New Louisville Metro Council committee to examine development in the city
The Louisville Metro Council is adding an Ad Hoc Land Use Committee. Council President Markus Winkler expects the group to recommend changes to regulations that he says are unpopular with developers and residents.
The committee will be chaired by Metro Council Members Andrew Owen, a District 9 Democrat, and Khalil Batshon, a District 25 Republican. The rest of its members will be announced by next week, according to a council press release Thursday, and the group will begin meeting in the next few weeks.
Winkler, a District 17 Democrat, said he’s heard from both local developers and residents that they feel the current regulations surrounding development don’t benefit them.
“If I put my developer hat on, we want the process to be quick and easy and predictable,” he said. “And if I'm a resident, I want to feel that I'm heard in the process, and I've got a say in what happens.”
Winkler said he expects the new committee’s members to review development processes and figure out what changes are needed.
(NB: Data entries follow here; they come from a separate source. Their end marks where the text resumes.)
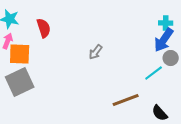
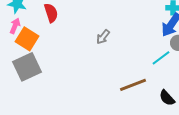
orange square: (20, 54) -> (27, 39), turned 30

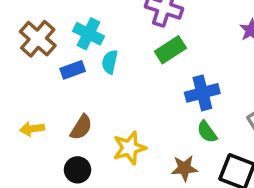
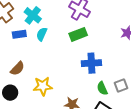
green semicircle: (207, 132) -> (102, 88), moved

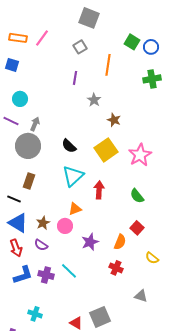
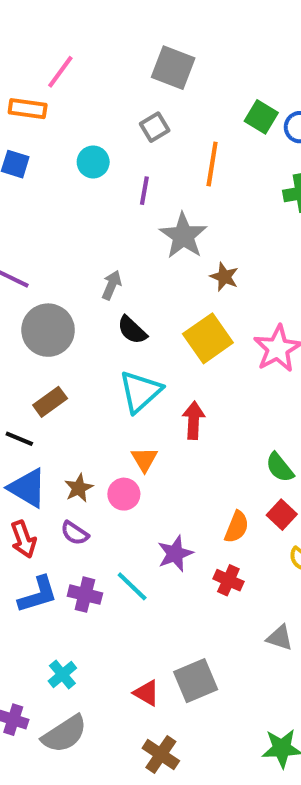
pink line: (42, 38) -> (60, 72), moved
cyan circle: (20, 99) -> (93, 162), moved
gray star: (94, 100) -> (183, 236), size x1.6
gray arrow: (35, 124) -> (112, 285), moved
brown rectangle: (29, 181) -> (50, 402), turned 35
green semicircle: (137, 196) -> (280, 467), moved
orange triangle: (75, 209) -> (144, 459), turned -40
red square: (137, 228) -> (282, 515), moved
purple star: (90, 242) -> (175, 554), moved
cyan cross: (35, 314) -> (62, 675), turned 32

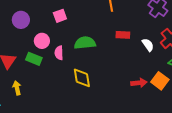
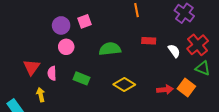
purple circle: (21, 20) -> (61, 25), moved
pink semicircle: (59, 53) -> (52, 73), moved
green rectangle: (34, 59) -> (81, 78), moved
yellow diamond: (82, 78) -> (124, 85), moved, turned -50

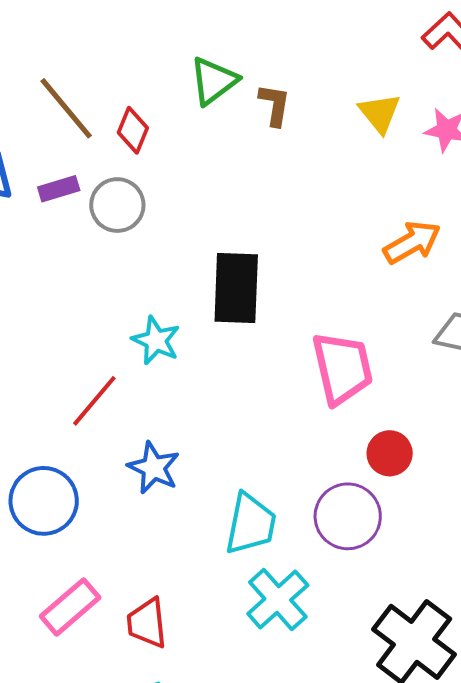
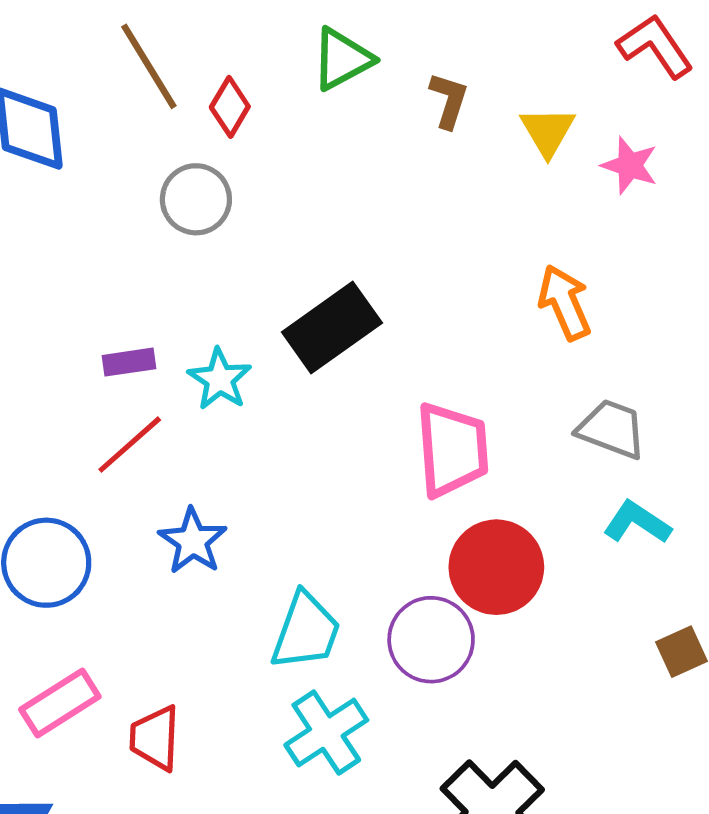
brown L-shape: (275, 105) -> (449, 100), moved
purple rectangle: (59, 189) -> (129, 362), moved
orange arrow: (412, 242) -> (565, 302), turned -92
black rectangle: (236, 288) -> (332, 327), turned 44
red circle: (390, 453) -> (496, 567), size x1.6

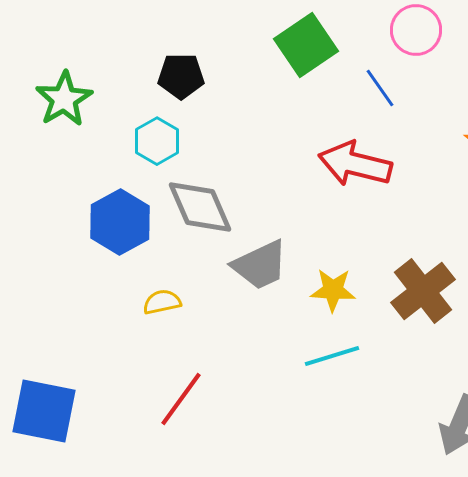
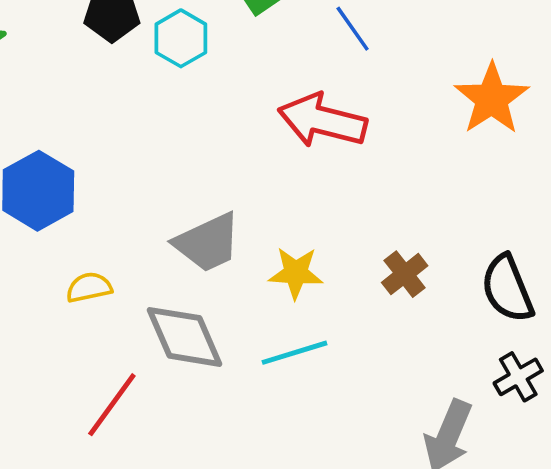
cyan hexagon: (157, 141) -> (181, 38), moved
gray diamond: (200, 207) -> (185, 337), moved
brown cross: (423, 291) -> (405, 274), size x0.6

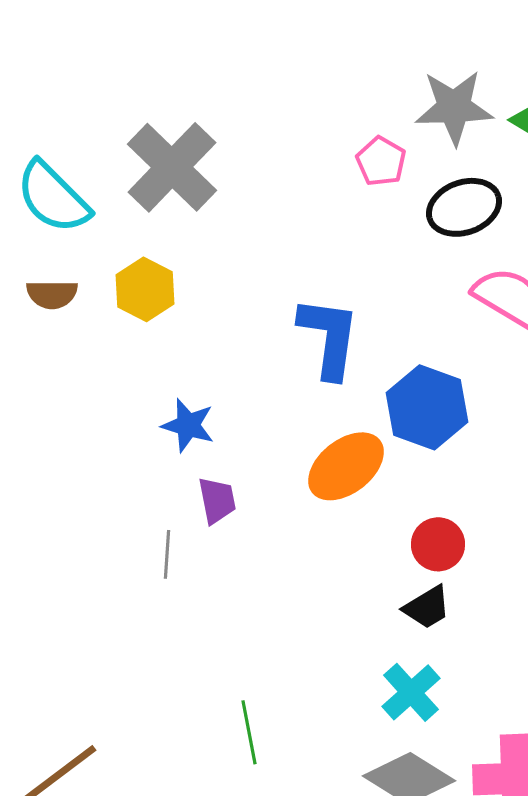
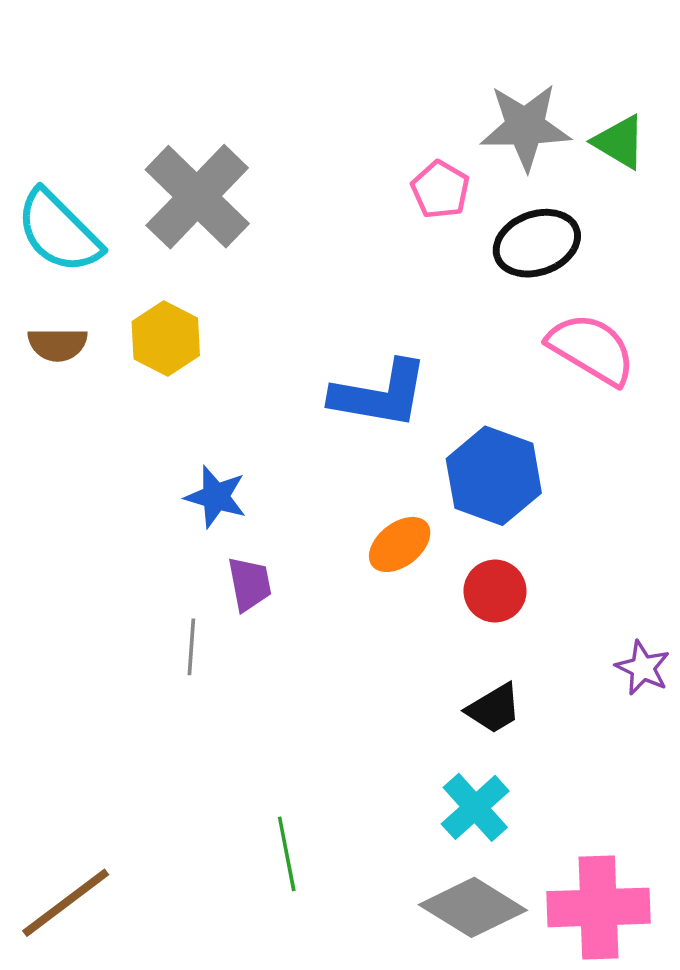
blue L-shape: (329, 337) -> (380, 394), turned 92
orange ellipse: (346, 466) -> (400, 544), size x0.7
red circle: (438, 544) -> (495, 591), moved

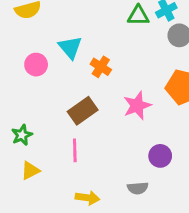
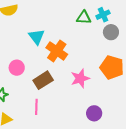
pink circle: (36, 65) -> (17, 68), moved
orange cross: (101, 67) -> (57, 51), size x1.5

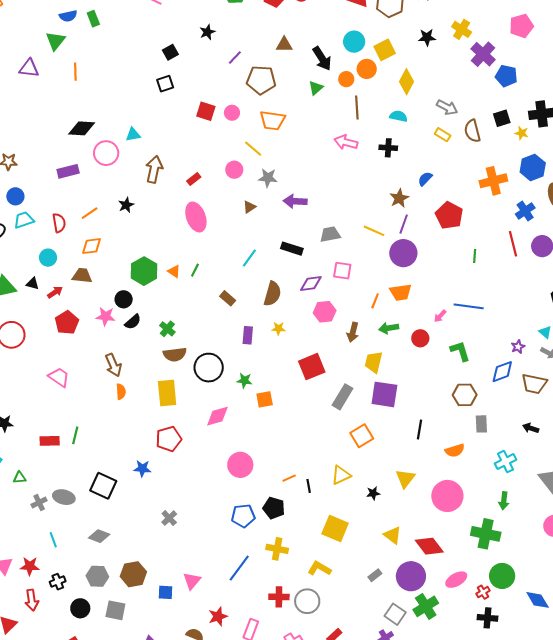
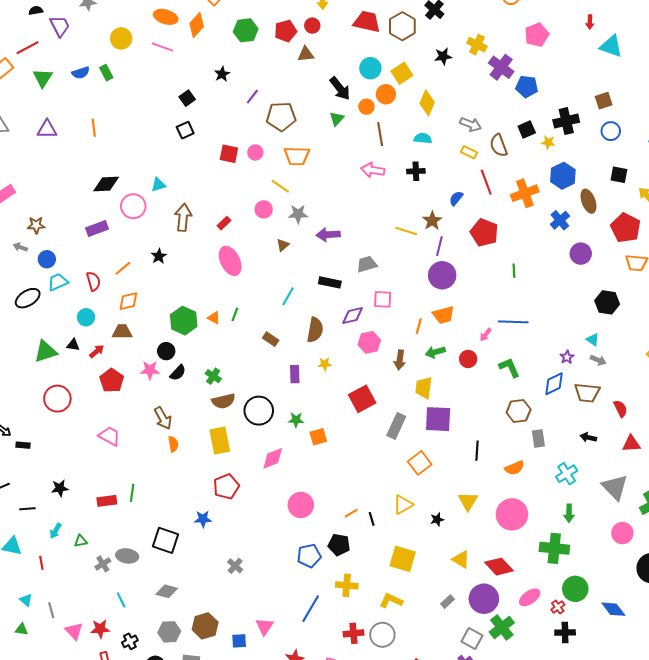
green triangle: (56, 41) -> (43, 78), moved
brown triangle: (284, 45) -> (306, 54), moved
yellow line: (374, 231) -> (406, 231), moved
red line: (513, 244) -> (486, 182), moved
That could include adding or eliminating certain steps before a development is approved.
He also said the committee would consult with the public and experts. That includes talking to residents and developers, as well as reaching out to leaders in other cities.
“What might we learn from those areas, and how might we adapt that for Louisville?” Winkler said. “That might be process changes, it might be legislative changes, or it might be changes that we need in Frankfort.”
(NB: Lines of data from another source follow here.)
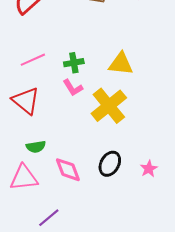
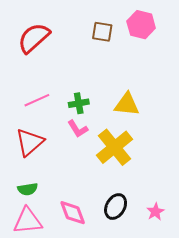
red triangle: (26, 101) -> (30, 142), turned 40
green semicircle: (36, 147) -> (28, 189), moved

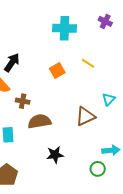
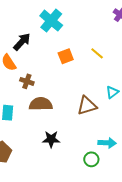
cyan cross: (64, 28) -> (51, 21), moved, turned 30

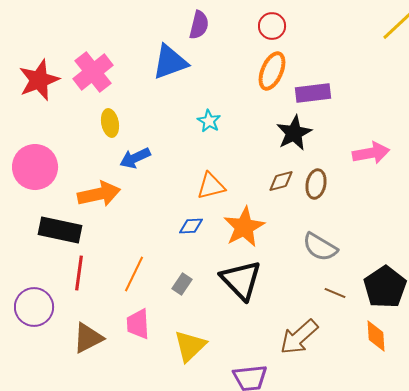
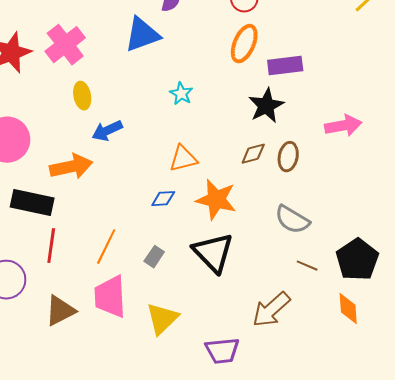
orange star: (244, 227) -> (216, 200), turned -30
pink trapezoid: (138, 324) -> (110, 297), size x1.4

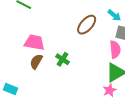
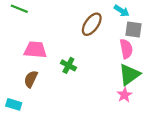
brown semicircle: (36, 62) -> (31, 79), moved

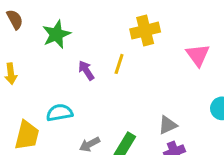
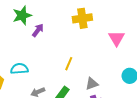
yellow line: (119, 64) -> (69, 64), moved
purple arrow: (86, 70) -> (38, 30), moved, turned 64

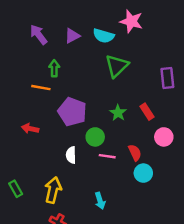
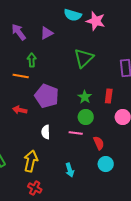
cyan semicircle: (104, 36) -> (73, 15), moved
red rectangle: (147, 112) -> (109, 96), turned 40
red arrow: (30, 129) -> (20, 110), moved
green circle: (95, 137) -> (86, 117), moved
red semicircle: (135, 153) -> (99, 143), moved
cyan circle: (143, 173) -> (106, 164), moved

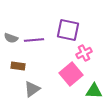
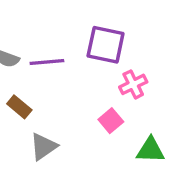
brown rectangle: (18, 66) -> (19, 107), turned 32
pink square: (71, 74) -> (111, 121), size x0.6

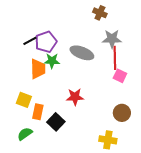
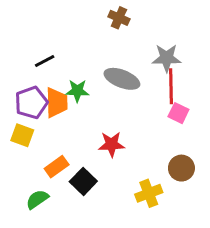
brown cross: (100, 13) -> (119, 18), moved
purple pentagon: (46, 42) -> (31, 103), moved
yellow square: (24, 100) -> (22, 135), moved
orange rectangle: (38, 112) -> (57, 167), turned 42
yellow cross: (108, 140) -> (149, 193), moved, turned -30

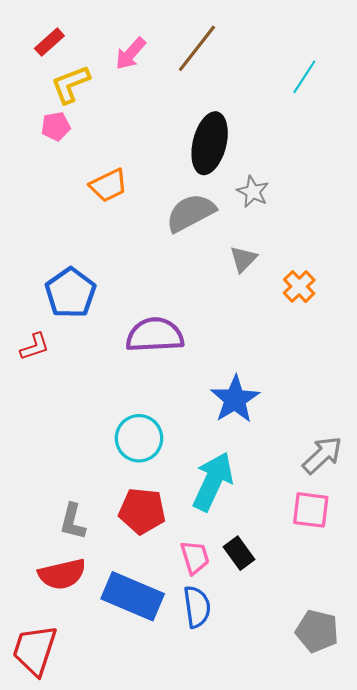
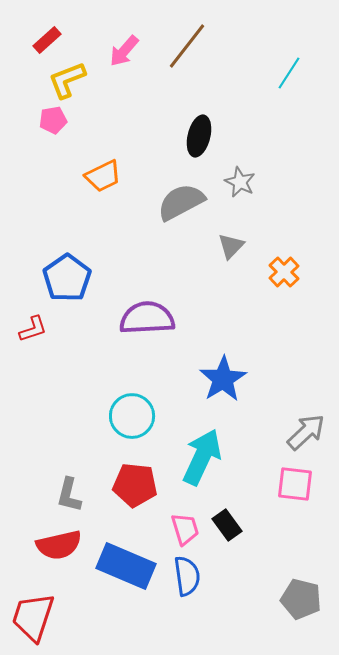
black ellipse: (210, 143) -> (199, 136), size x0.7

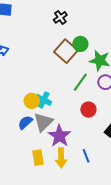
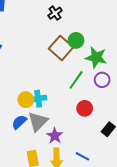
cyan cross: (44, 100) -> (38, 99), turned -35
purple star: (59, 136) -> (55, 136), size x0.7
blue line: (86, 156) -> (82, 156), turned -40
Metro Council already has a Planning and Zoning Committee. Winkler, who does not sit on that committee, said it is often tied up with handling zoning cases that have short deadlines, and the ad hoc committee would handle broader city issues.
He co-sponsored two ordinances that the Metro Council approved in October, altering some regulations on how landmarks are preserved in Louisville.
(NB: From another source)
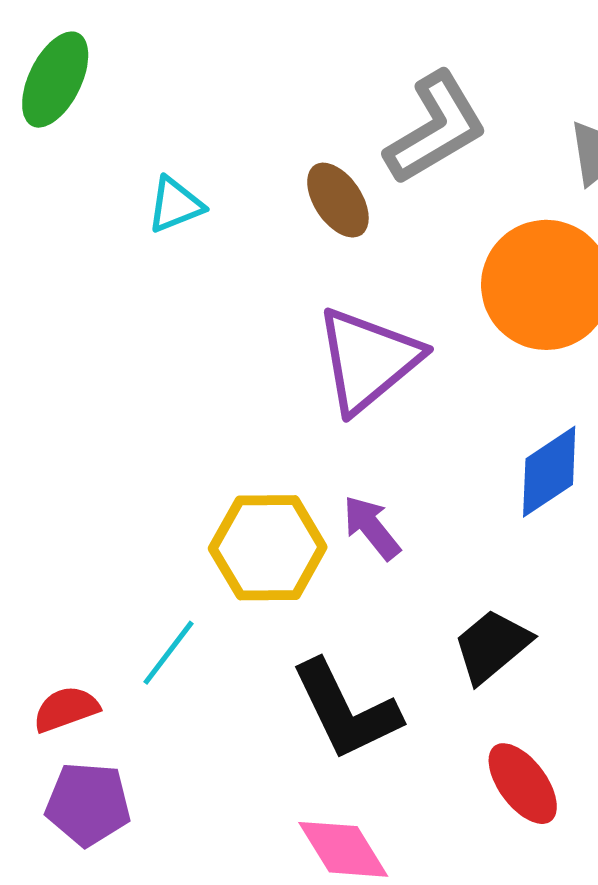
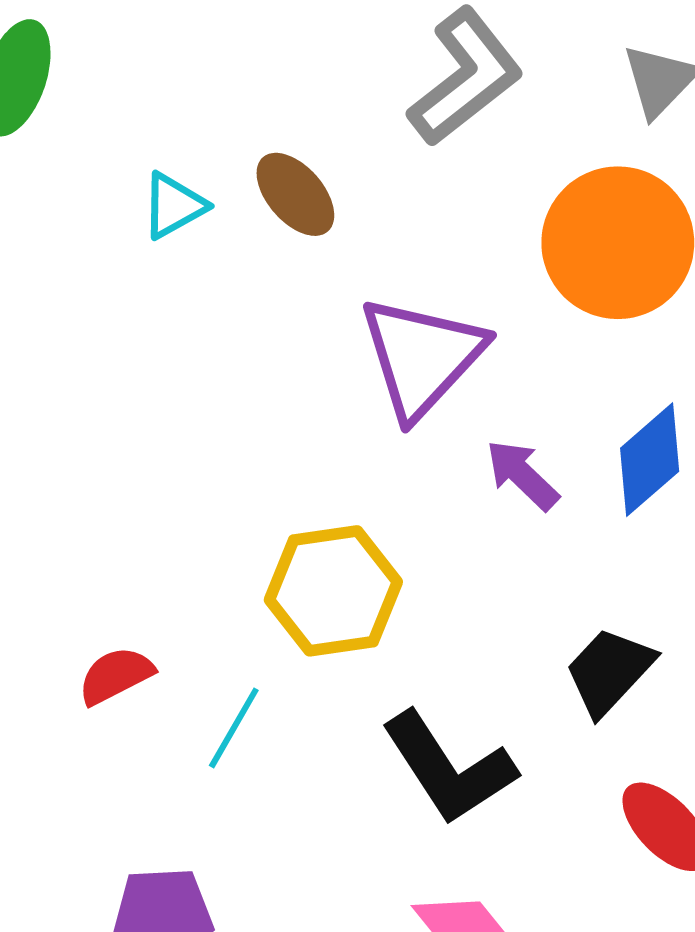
brown ellipse: (338, 200) -> (295, 194), moved
purple arrow: (371, 528) -> (522, 475), moved
red semicircle: (66, 709) -> (116, 676), moved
As Metro Council prepares for the new committee, the city’s Office of Planning is also considering new ways to promote diverse housing options through changes to the Land Development Code.
On Wednesday, the agency hosted two open houses at public libraries, showing residents what kinds of new housing types could be built, and where they could be introduced across the city.
The presentations were based on drafts prepared by Opticos Design, a California-based firm that promotes forms of “middle housing” — including multiplexes and townhouses — that are often hard to build due to restrictive zoning laws.
Emily Liu, director of the Office of Planning, said at the open house at Western Library that her team plans to introduce amendments to the code that support building more middle housing.
“Hopefully this year, we're going to work with Metro Council and the community as well to go through the adoption process,” she said.
The office has continued working on revisions since releasing a list of recommendations in 2021. Five amendments from the list’s first phase of changes were adopted later that year. Another amendment expanding where child care facilities can be established was approved in 2022.
The agency previously said it expected to present code changes promoting more middle housing by the end of last year. Liu said the city has focused on public feedback in its zoning reform efforts during the last two years.